Figure 2 depicts the newts' habitat suitability for the presence-only and presence/pseudo-absence SDMs. There are differences between the models in identifying the suitable habitat of the species. One-class SVM, two-class SVM, and ANN models predicted the southern parts of the study area as suitable. The suitable habitat is shared between Iran and Iraq; and it seems that compared to the modeling boundary, the majority of the area of suitable habitats belongs to Iran. The suitable habitat of the Kurdistan newt has a small area and is confined to the highlands with a mountainous landscape covered by oak forests.
Figure 3 shows the average LST in the suitable habitat from 2003 to 2021. The mean LST in the suitable habitat is the highest in summer. Winter has the lowest average LST with an evident increasing trend of changes. This upward trend is also observed for spring. Spring and autumn are most similar in terms of average LST in 2006, 2008, 2014, 2015, and 2016. The average LST in the suitable habitat increased from 318.09° K in the summer of 2003 to 321.18° K in 2021. From 2003 to 2021, the average LST in the suitable habitat changed from 276.87° K to 284.28° K and from 298.84° K to 303.66° K for the winter and spring, respectively.
Figure 4 shows the area of suitable habitat underwent increasing and decreasing trends at the significance levels of 99% and 95%. The comparison of areas shows that the area of the increasing trend is much larger than the decreasing trend. Also, the seasonal pattern of increasing and decreasing LST trends is different. No decreasing trend of LST was observed in the suitable habitat in winter. In all seasons except winter, the habitat experienced both increasing and decreasing trends in LST, even to a small extent. In decreasing trends at the significance levels of 95% and 99%, summer and autumn have the largest decrease in LST with areas of 36.50, 47.44, 42.57, and 52.56 km2, respectively. The spring season has the lowest decreasing trend of LST at the 99% significance level with an area of 2.84 km2. In increasing trends, winter and summer have the highest increase in LST at the significance levels of 95% and 99%.
The results of the overlap analysis of LST trend with the suitable habitat. A The area of the habitat involved in the decreasing trend of LST by seasons at different significance levels. B The area of the habitat involved in the increasing trend of LST by the seasons at different significance levels
Trend analysis based on latitude
Table 2 shows the results of the MK test at the level of sites. In the spring of 2011, 2015, 2018, 2020, and 2021, the increasing trend of LST showed a significant relationship with increasing latitude. However, according to Sen's slope, the intensity of these changes was higher in 2015 than the previous years. In summer and autumn, no significant trend was observed with decreasing latitude. In winter, the results showed that the changes in LST were increasing, and Sen's slope also confirmed that the increase in LST in this season occurred more strongly in the areas of the species' presence points.
Sen's slope: this slope corresponds to the median of all the slopes calculated between each pair of points in the series. Kendall's tau measures the monotony of the slope. Kendall's tau varies between − 1 and 1; it is positive when the trend increases and negative when the trend decreases.

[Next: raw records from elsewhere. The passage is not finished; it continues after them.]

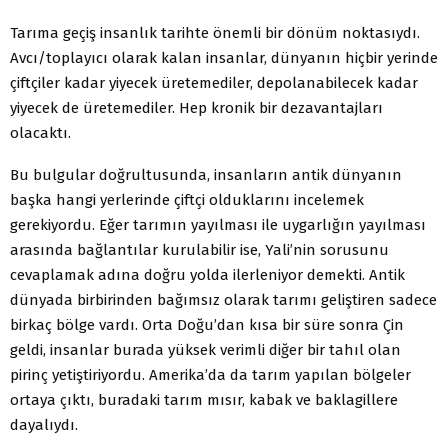
Tarıma geçiş insanlık tarihte önemli bir dönüm noktasıydı.
Avcı/toplayıcı olarak kalan insanlar, dünyanın hiçbir yerinde
çiftçiler kadar yiyecek üretemediler, depolanabilecek kadar
yiyecek de üretemediler. Hep kronik bir dezavantajları
olacaktı.
Bu bulgular doğrultusunda, insanların antik dünyanın
başka hangi yerlerinde çiftçi olduklarını incelemek
gerekiyordu. Eğer tarımın yayılması ile uygarlığın yayılması
arasında bağlantılar kurulabilir ise, Yali’nin sorusunu
cevaplamak adına doğru yolda ilerleniyor demekti. Antik
dünyada birbirinden bağımsız olarak tarımı geliştiren sadece
birkaç bölge vardı. Orta Doğu’dan kısa bir süre sonra Çin
geldi, insanlar burada yüksek verimli diğer bir tahıl olan
pirinç yetiştiriyordu. Amerika’da da tarım yapılan bölgeler
ortaya çıktı, buradaki tarım mısır, kabak ve baklagillere
dayalıydı.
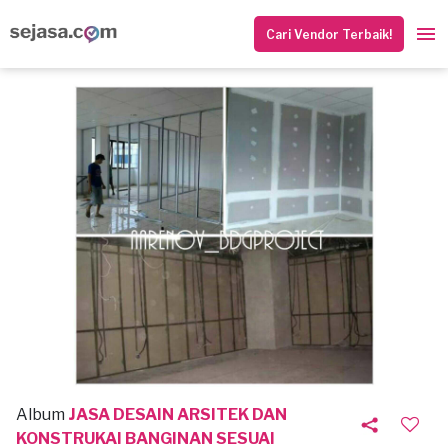
Cari Vendor Terbaik!
Album
JASA DESAIN ARSITEK DAN
KONSTRUKAI BANGINAN SESUAI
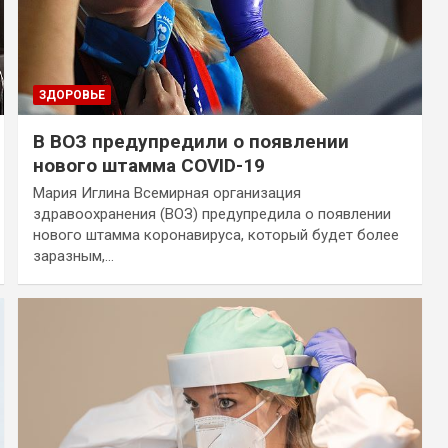
ЗДОРОВЬЕ
В ВОЗ предупредили о появлении
нового штамма COVID-19
Мария Иглина Всемирная организация
здравоохранения (ВОЗ) предупредила о появлении
нового штамма коронавируса, который будет более
заразным,…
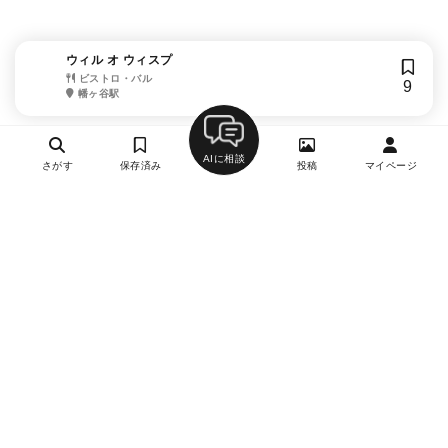
ウィル オ ウィスプ
ビストロ・バル
9
幡ヶ谷駅
AIに相談
さがす
保存済み
投稿
マイページ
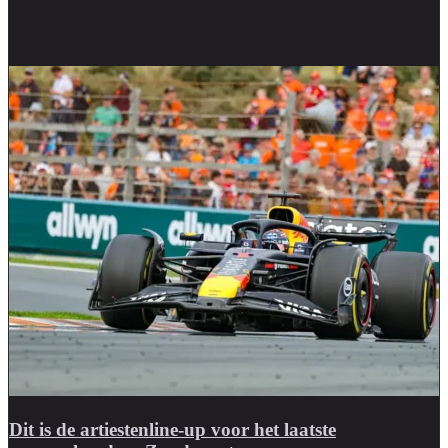
Dit is de artiestenline-up voor het laatste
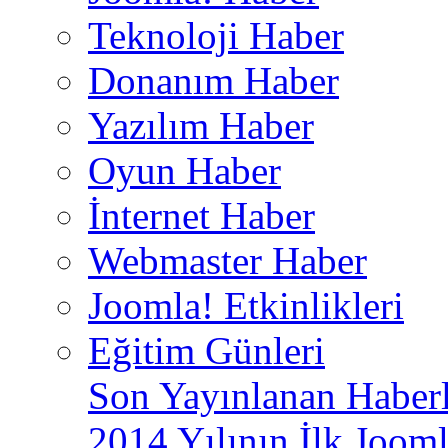
Teknoloji Haber
Donanım Haber
Yazılım Haber
Oyun Haber
İnternet Haber
Webmaster Haber
Joomla! Etkinlikleri
Eğitim Günleri
Son Yayınlanan Haberl
2014 Yılının İlk Jooml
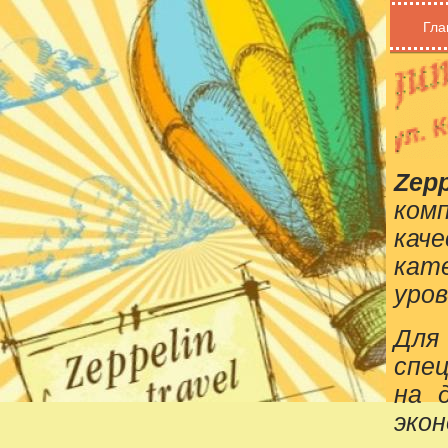
Гла
Zepp
ком
кач
кат
уров
Для
спе
на 
эко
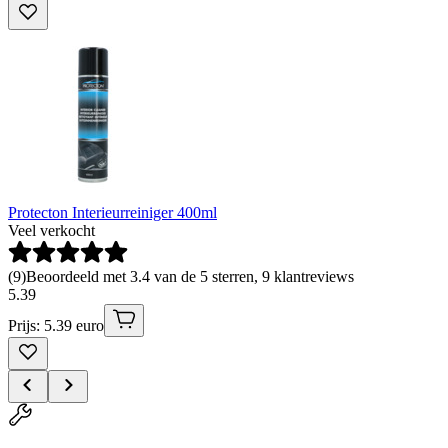
Protecton Interieurreiniger 400ml
Veel verkocht
(
9
)
Beoordeeld met 3.4 van de 5 sterren, 9 klantreviews
5
.
39
Prijs: 5.39 euro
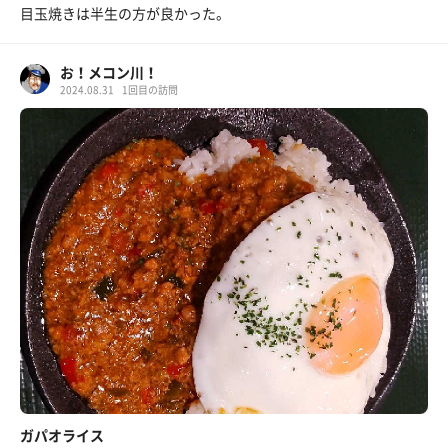
目玉焼きは半生の方が良かった。
お！メコン川！
2024.08.31
1回目の訪問
ガパオライス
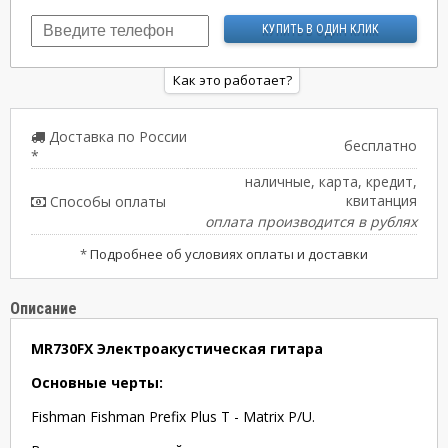
Как это работает?
Доставка по России
бесплатно
*
наличные, карта, кредит,
квитанция
Способы оплаты
оплата производится в рублях
*
Подробнее об условиях оплаты и доставки
Описание
MR730FX Электроакустическая гитара
Основные черты:
Fishman Fishman Prefix Plus T - Matrix P/U.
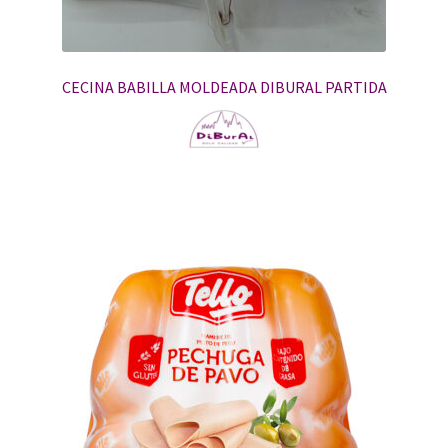
CECINA BABILLA MOLDEADA DIBURAL PARTIDA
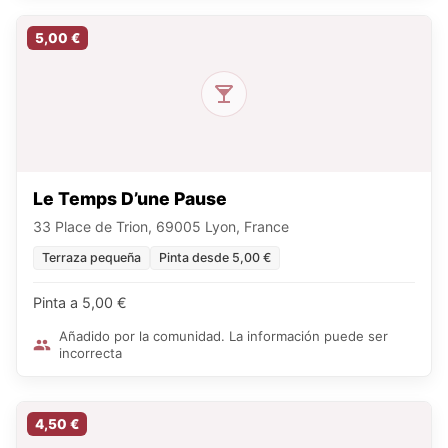
5,00 €
Le Temps D’une Pause
33 Place de Trion, 69005 Lyon, France
Terraza pequeña
Pinta desde 5,00 €
Pinta a 5,00 €
Añadido por la comunidad. La información puede ser
incorrecta
4,50 €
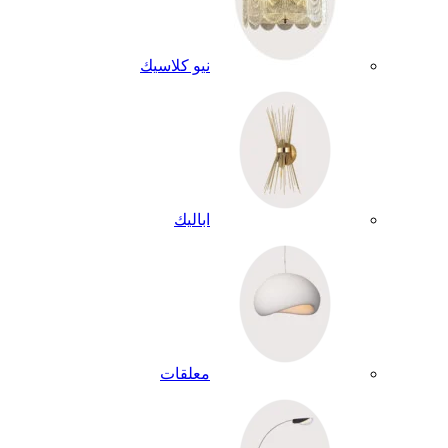
نيو كلاسيك
اباليك
معلقات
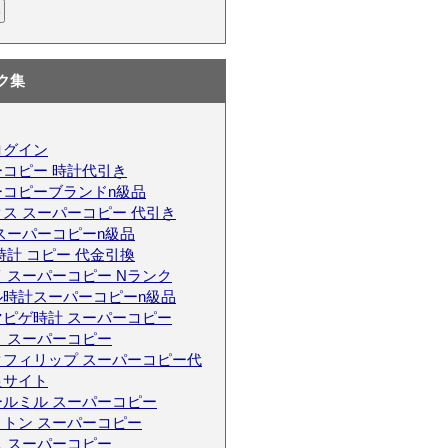
ク集
ログイン
コピー 時計代引き
ーコピーブランドn級品
ス スーパーコピー 代引き
スーパーコピーn級品
時計 コピー 代金引換
 スーパーコピー Nランク
ル時計スーパーコピーn級品
マピゲ時計 スーパーコピー
 スーパーコピー
クフィリップ スーパーコピー代
良サイト
ールミル スーパーコピー
トン スーパーコピー
 スーパーコピー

Among the years, 2020 was selected as an example to plot LST changes based on latitude and longitude. Figure 5 shows the results of LST distribution in spring and winter, respectively. As it turns out, LST is lower in high latitudes and eastern latitudes. As latitude decreases and longitude increases, LST will increase in both seasons.
Breakpoint analysis
After the trend analysis test and Sen's slope (Table 2), based on the presence of an increasing trend in the data, the H1 was considered, and the Pettitt test was performed. The results show a significant jump in the years mentioned in the table 2 (P-value < 0.05). This breakpoint is shown in Fig. 6, taking into account the spatial position of the localities separately for the significant years in Table 2. The observations were grouped based on the results of the Pettitt test. Considering the breakpoint, the groups are displayed in blue and yellow. According to the findings, a large part of the separations occurred at the latitude 35.45° and the longitude 46.14°.
Effects on linkages
The electrical circuit theory established 192 linkages between the localities with minimum 900 m and maximum 125,073 m distance. At the significance level of 99%, the corridors in the southern parts were surrounded by incremental LST changes in both summer and winter (Fig. 7). At a significance level of 95%, these two seasons also had the highest impact on the linkages. Compared to the upward trend, the downward trend in LST did not occur within the linkages (Fig. 8).
Discussion
To predict the possible effects of temperature changes on distribution range and habitat suitability, researchers usually use databases such as WorldClim and CHELSA besides SDMs, but using data from different climatic databases in SDMs leads to differences in results (Datta et al. 2020) and their efficiency. In a study by Bobrowski et al. (2021) comparing the two databases, it was concluded that the CHELSA database performed better than the WorldClim database. These differences can occur, especially in areas with high orographic heterogeneity that are also highly sensitive to the prediction errors of plant species (Hanspach et al. 2011). This study is the first research on trends of LST in the distribution ranges and Linkages of newts. It was conducted to detect the trend of seasonal LST changes in the habitat of yellow-spotted mountain newt over the period of 2003 to 2021. LST was calculated using the MODIS product, the efficiency of which has already been confirmed for different purposes (Ermida et al. 2014; Guillevic et al. 2014). LST is different from air temperature and is strongly influenced by land covers such as forests, ice cover, lakes, and bare soil. Air temperature is more than a regional average and shows lower spatial and temporal gradients than LST. However, studies show that the trend of LST changes is similar to the air temperature changes (Li et al. 2016). In some cases, its difference with the air temperature is ± 1 K (Duan et al. 2018; Wan 2014). Therefore, despite some weaknesses, it can provide credible results. The use of cloud computing platform such as GEE has made it possible to process large data on different types of satellites at different time-spatial scales, therefore the use of this system and some prepared products such as LST in combination with the findings of SDMs can be useful for the conservation of endangered species.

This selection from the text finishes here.